After closing the door behind him, the first thing he did was check his phone and find that, as expected, Anna had not responded. Of course not. Yet another disappointment, but one of the minor ones. All relationships contain one part tenderness and one part hurt. All things considered, he had come out of this one with more of the former.
Jeppe washed down two ibuprofen tablets with some lukewarm red wine from a bottle that just might have been sitting open for several weeks, and immediately felt that pleasant tingling in his lips. Brought the bottle into the living room and lay down on the sofa.
After they knew the fertility tr
eatments weren’t going to work, he and Therese had gone through the adoption approval process. They had gone through countless agonizing interviews and weekend stays of edifying lectures, and he himself had been at a point where he would have paid any amount to find a nameless little baby on his doorstep. If for nothing else than to stop Therese’s tears.
Jeppe rubbed his dry eyes. The case was over, he should feel some degree of relief.
The bedding was still on the sofa smelling musty. He sniffed and flung the comforter away in disgust. Looked at the dusty bottle of wine, his vision swimming with fatigue and medicine. Was this peak patheticness, or did he still have further to fall before he reached the bottom, before things turned around?
Like a shot he got up and stormed into the bedroom, tipping over the wine bottle and permanently ruining the rug he hated anyway. Without thinking, he went for Therese’s old nightstand and grabbed it with both hands. He could live with her boxes in the garage: the LPs she hadn’t picked up, her letters and mortarboard, left behind like bad graffiti of what used to be. But this particular memorial he was done with! In firm resolve, he carried the nightstand with its Kama Sutra book through the house and to the back door, where he tossed it into the darkness. It crackled loudly as it landed on the grass. The Tivoli picture of Therese followed promptly thereafter.

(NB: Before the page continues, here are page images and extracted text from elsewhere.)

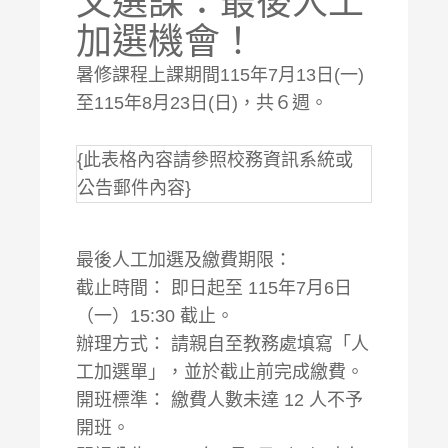
文選課：最後人工
加選機會！
暑修課程上課期間115年7月13日(一)
至115年8月23日(日)，共６週。
{此表格內容請參照校務資訊系統或
公告郵件內容}
最後人工加選及繳費期限：
截止時間： 即日起至 115年7月6日
（一）15:30 截止。
辦理方式： 請親自至教務處填寫「人
工加選單」，並於截止前完成繳費。
開班標準： 繳費人數未達 12 人不予
開班。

Then he locked the door, lay down in his bed, and fell asleep.
TUESDAY, AUGUST 14
CHAPTER 39
Tuesday morning Jeppe woke up with a sadness so monumental that he couldn’t get out of bed. He sensed that the feeling would take over completely if he even tried to get up, so in the end he just stayed put. It had to be acceptable for him to take a day off and leave the press briefing to the superintendent. He rolled onto his side and closed his eyes to the world.